This repository contains the official code for COSMIC, a bidirectional generative model that links single-cell transcriptomics and nuclear morphology images. It includes data preprocessing pipelines, training scripts for both directions (seq2img and img2seq), and evaluation utilities.
COSMIC is a bidirectional generative framework that links single-cell morphology with gene expression. Built on a foundation model trained on over 21 million segmented nuclei and coupled to transcriptomic embeddings, COSMIC quantitatively decomposes transcriptional variance reflected in morphology and morphological variance explained by gene expression. Using a new IRIS-based multimodal dataset that captures high-resolution images and transcriptomes from the same cells, COSMIC accurately models cell type identity, continuous dynamics such as cell cycle progression, and treatment response in prostate cancer. This framework establishes a quantitative bridge between cellular form and gene expression, enabling mechanistic discovery and predictive modeling in basic and translational cell biology.
Estimated installation time: around 5 minutes.
-
Clone the repository
git clone https://github.com/mlbio-epfl/COSMIC.git cd COSMIC -
Create and activate a Python environment (conda, mamba, or venv)
conda create -n cosmic python=3.9 conda activate cosmic
-
Install dependencies
pip install imagen-pytorch pip install scanpy pip install scvi-tools pip install "lightly[timm]" pip install POT
Below is a high-level workflow. You can adapt paths, configs, and script names to your local setup.
- Download the datasets:
- Processed single-cell RNA-seq (
IRIS_mouse.h5adandIRIS_human.h5ad). - Single-cell nuclear images (
mouse_IRIS_images.zip,human_IRIS_images.zip).
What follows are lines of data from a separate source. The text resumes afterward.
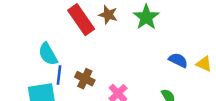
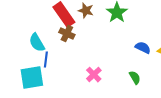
brown cross: (85, 79) -> (67, 34), moved

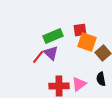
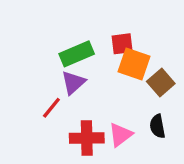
purple triangle: (51, 53) -> (73, 83), turned 35
red line: (38, 57) -> (51, 108), moved

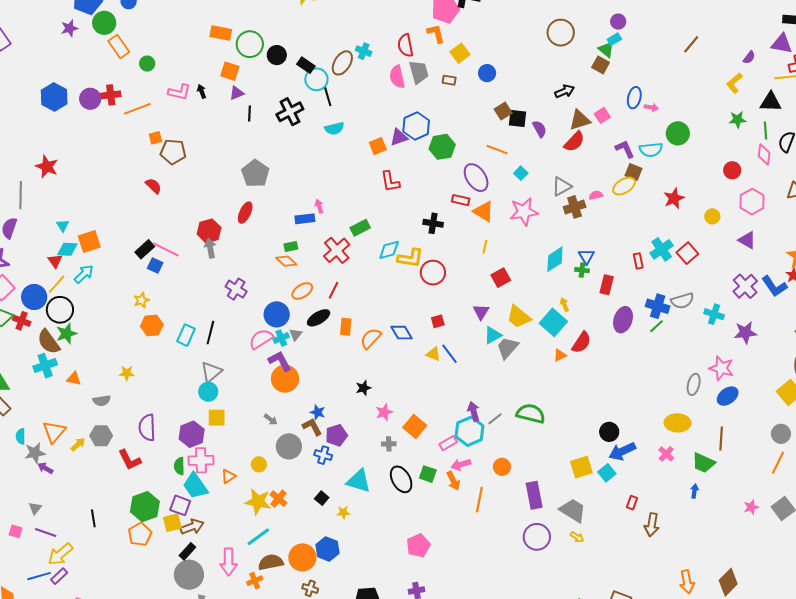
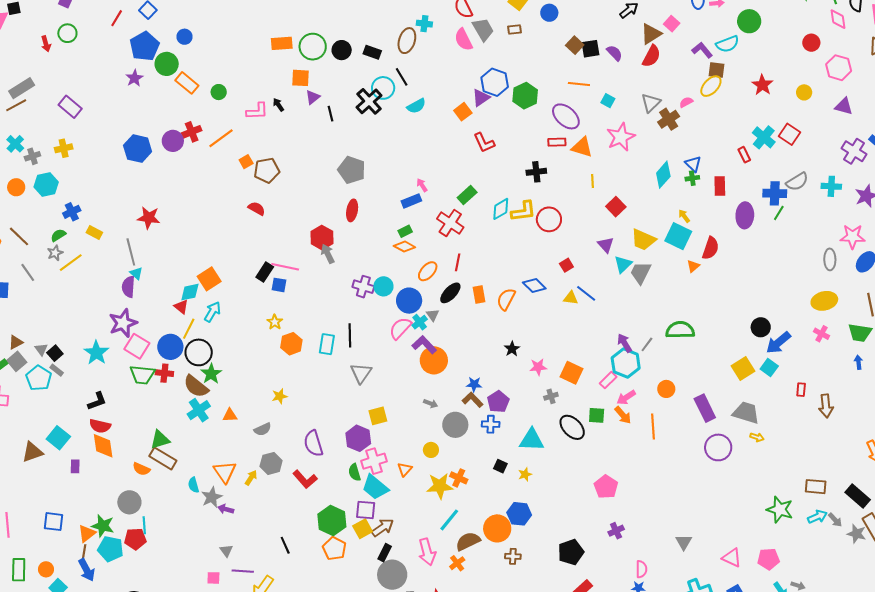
cyan circle: (316, 79) -> (383, 88), moved
cyan triangle: (63, 226) -> (136, 273), moved
cyan circle: (208, 392) -> (383, 286), moved
pink star: (384, 412) -> (538, 367), turned 30

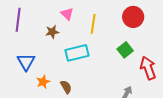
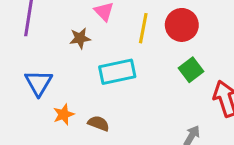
red circle: (133, 17) -> (182, 25), moved
brown semicircle: (66, 87) -> (99, 123), turned -40

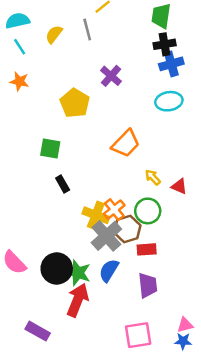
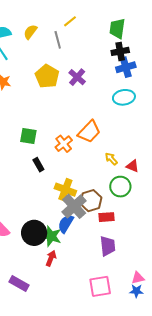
yellow semicircle: (54, 34) -> (30, 32), moved
yellow pentagon: (75, 103) -> (47, 76), moved
orange cross: (114, 210) -> (64, 144), moved
green circle: (148, 211) -> (120, 187), moved
blue semicircle: (109, 270) -> (66, 224), moved
red arrow: (78, 300) -> (51, 258), size x0.6

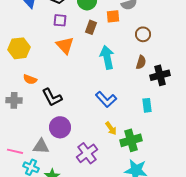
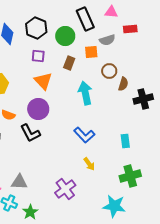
brown circle: (143, 34) -> (109, 71), moved
brown semicircle: (141, 62) -> (123, 84), moved
black cross: (160, 75) -> (143, 99), moved
purple circle: (60, 127) -> (38, 109), moved
green cross: (131, 140) -> (130, 176), moved

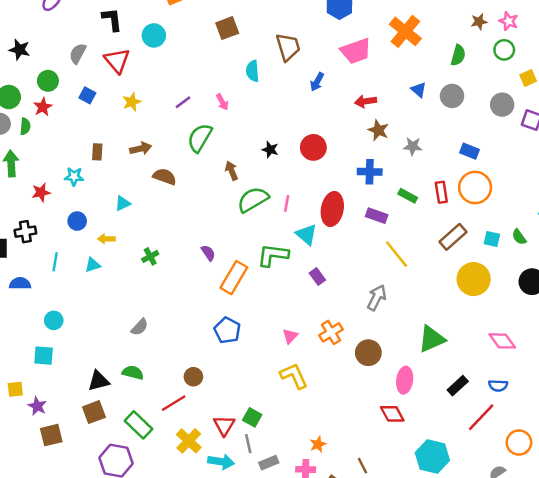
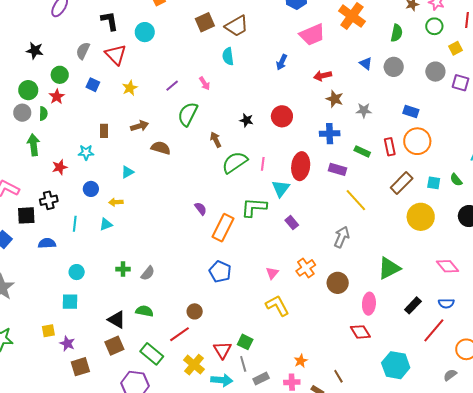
brown trapezoid: (288, 47) -> (237, 26), moved, turned 80
cyan triangle: (306, 235) -> (281, 188), turned 30
green cross: (150, 256) -> (123, 269), moved, turned 32
black triangle: (99, 381) -> (117, 320), turned 48

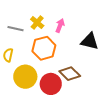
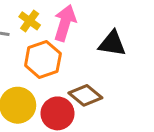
pink arrow: (60, 26) -> (65, 23), size x1.6

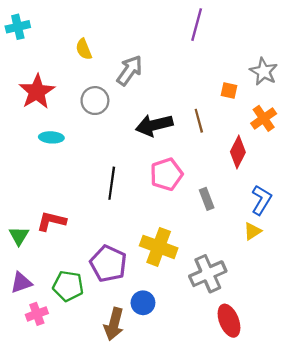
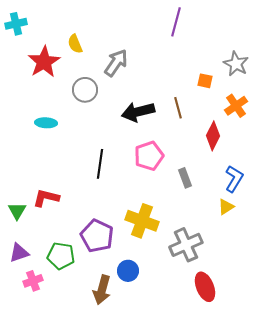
red star: (37, 92) -> (44, 62), moved

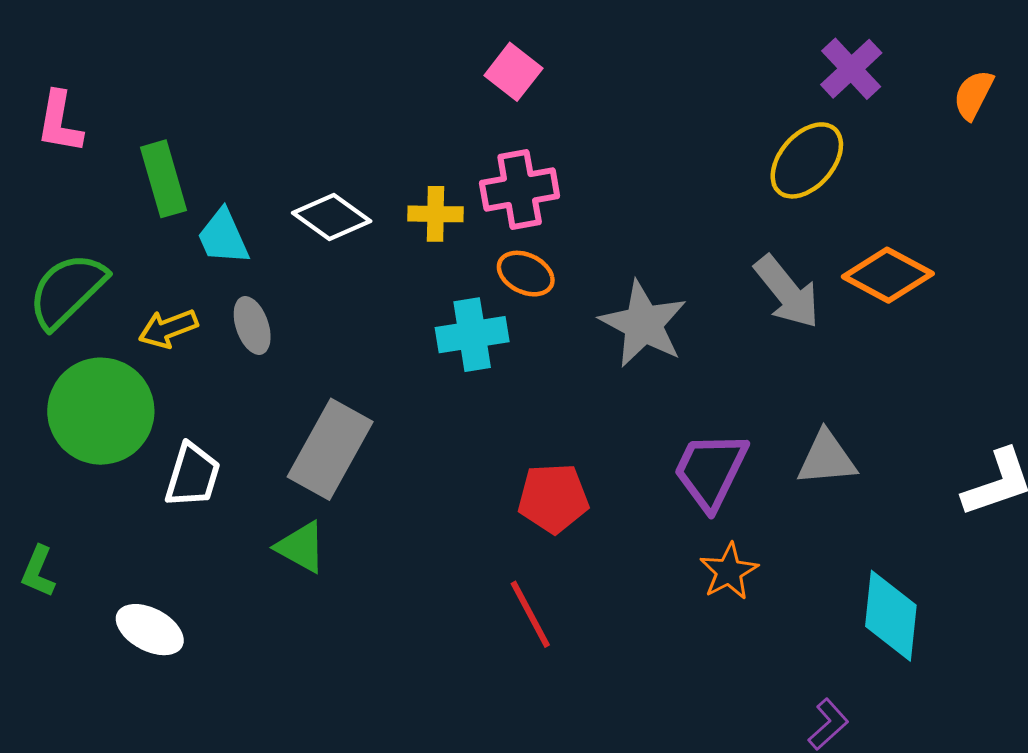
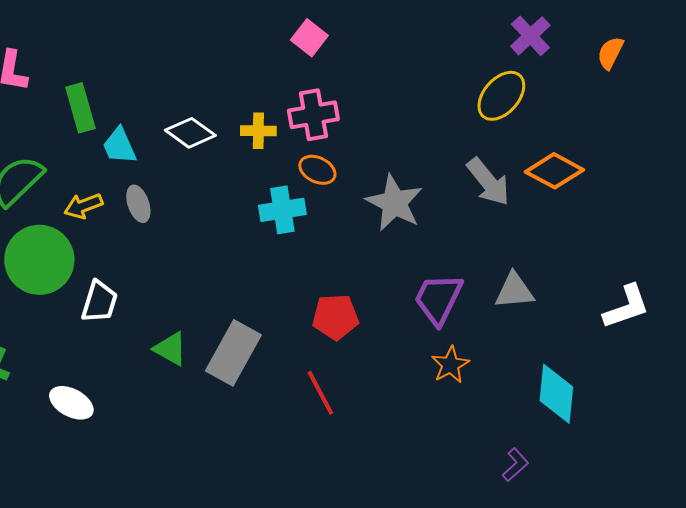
gray rectangle: (330, 449) -> (233, 353), moved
- Processed single-cell RNA-seq (
- Place them under a common root:
./data/ - Unzip the zip file of the nuclear images. You will get images named with
[cell_id].jpgin the folders./data/images_mouseand./data/images_human.
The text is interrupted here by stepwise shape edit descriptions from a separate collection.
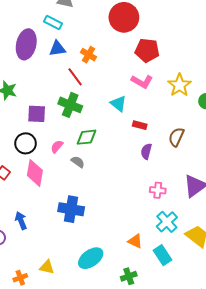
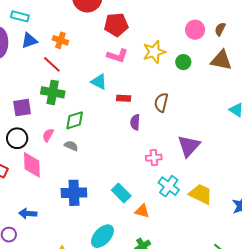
yellow star: (179, 85) -> (154, 52), turned 30
blue arrow: (21, 221) -> (28, 214), turned -54
cyan rectangle: (162, 255) -> (121, 193), moved

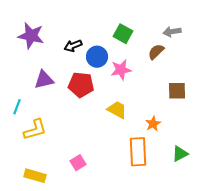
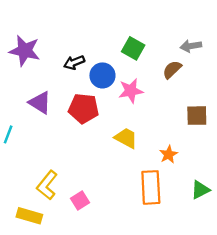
purple triangle: (44, 80) -> (40, 103), turned 45
yellow L-shape: (35, 130) -> (47, 185), moved, turned 145

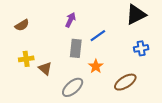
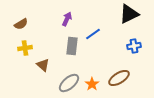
yellow cross: (26, 59) -> (25, 48), moved
orange star: (96, 66) -> (92, 84), moved

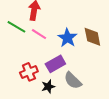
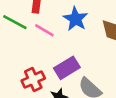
blue star: (67, 38) -> (75, 19), moved

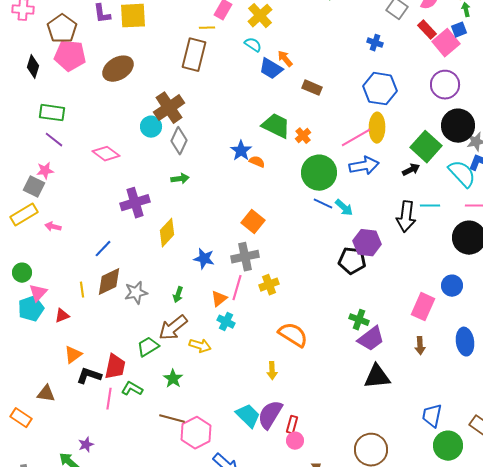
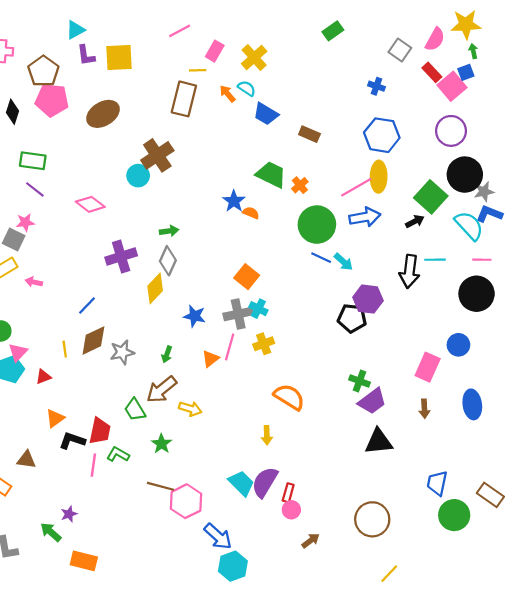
orange arrow: (285, 59) -> (228, 94), moved
gray diamond: (179, 141) -> (168, 261), moved
cyan cross: (226, 322) -> (258, 309), moved
green trapezoid: (148, 347) -> (135, 410), turned -90

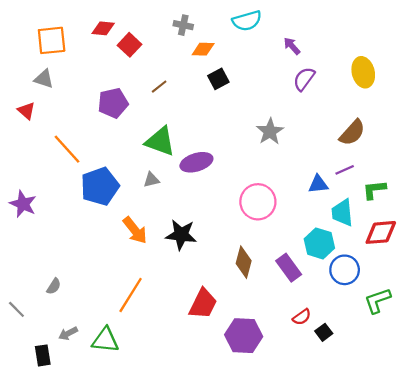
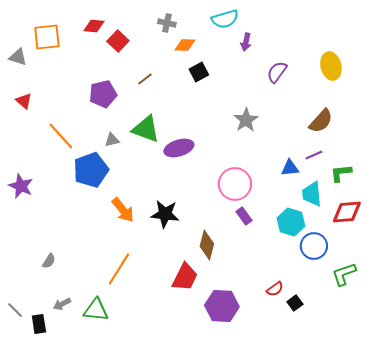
purple arrow: (292, 46) -> (246, 42), moved, turned -126
gray triangle: (44, 79) -> (18, 57), moved
gray triangle: (151, 180) -> (112, 140), moved
brown diamond: (244, 262) -> (207, 245), moved
purple rectangle: (289, 268) -> (244, 216), moved, size x0.7
gray line: (16, 309) -> (15, 310), moved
If you have paired RNA-seq and image data, you can evaluate COSMIC on your own dataset by following the same data preparation steps and placing your files in the same directory structure (i.e., using the same paths) as in this repo.
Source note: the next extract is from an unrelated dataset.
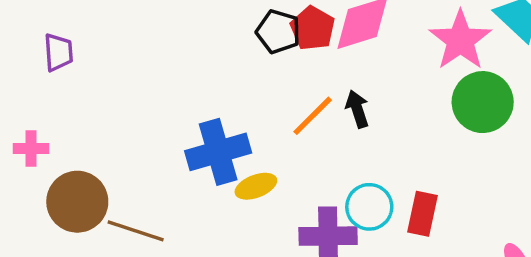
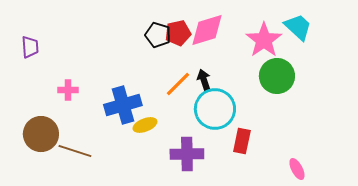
red pentagon: (313, 28) -> (178, 33), turned 30
pink cross: (31, 148) -> (68, 90), moved
cyan circle: (369, 207) -> (215, 109), moved, size x1.5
You can train COSMIC and run inference in one or both directions:
- seq2img: generate nuclear images from gene expression.
- img2seq: predict gene expression from nuclear images.
2.1. Seq2img
2.1.1. Here, we use the mouse data as an example. First, you need to get the features from gene expression using scVI:
python ./seq2img/scVI_mouse.pyAfter running this, you will get feature_mouse_scvi.pt in ./seq2img/feature. If you want to skip this step, you can download the features directly from here.
2.1.2. Then, you can train the diffusion model conditioned on the gene expression features:
python ./seq2img/train_mouse.pyDuring training, you can keep checking the intermediate results in ./seq2img/result/mouse. The full training takes around 36 hours on a single GPU with 24 GB. After training, you will have a checkpoint seq2img_mouse.pt in ./seq2img/ckpt. If you want to skip this step, you can download the checkpoints directly from here.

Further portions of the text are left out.